The worst flooding in southern France for more than a decade has forced more than 1,500 people to evacuate their homes, officials said on Sunday.
"Between 800 and 1,000 people" were evacuating mid-Sunday from homes along the banks of the Agly river in the Pyrenees-Orientales region, the government office said.
The flooding was considered already more serious than deadly overflows in 1999 and "we are evacuating residents within 200 meters (yards) of either side of the river," the government said.
Another 391 people had already left their homes in Canet, Argeles-sur-Mer and Barcares, on the Mediterranean coast.
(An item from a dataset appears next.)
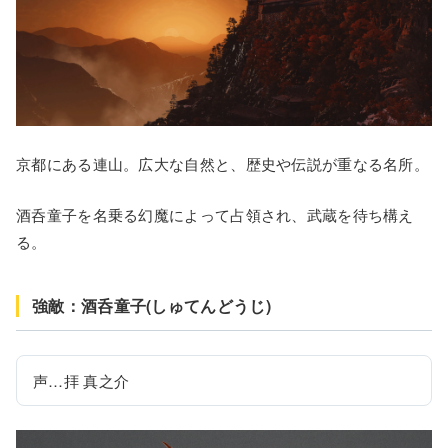
京都にある連山。広大な自然と、歴史や伝説が重なる名所。
酒呑童子を名乗る幻魔によって占領され、武蔵を待ち構え
る。
強敵：酒呑童子(しゅてんどうじ)
声…拝 真之介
"I'm 42 and I've never seen anything like it," said Kristel Gregori, who lives in Argeles, near the Massane, a stream which often dries up, but has turned into a 20-metre wide deluge inundating dozens of parked cars.
The river Berre had also flooded, reaching heights a metre above the level seen in flooding in 1999 that left 35 people dead and one missing in the region.
About 250 people evacuated from Sigean, located in an area of low-lying land and lagoons just south of Narbonne.
Southern France has been hit by weeks of successive storms and flooding.
Four people died and two including an eight-year-old girl remained missing in southeastern France after violent storms on Thursday and Friday triggered flash flooding, uprooting trees and ripping off roofs.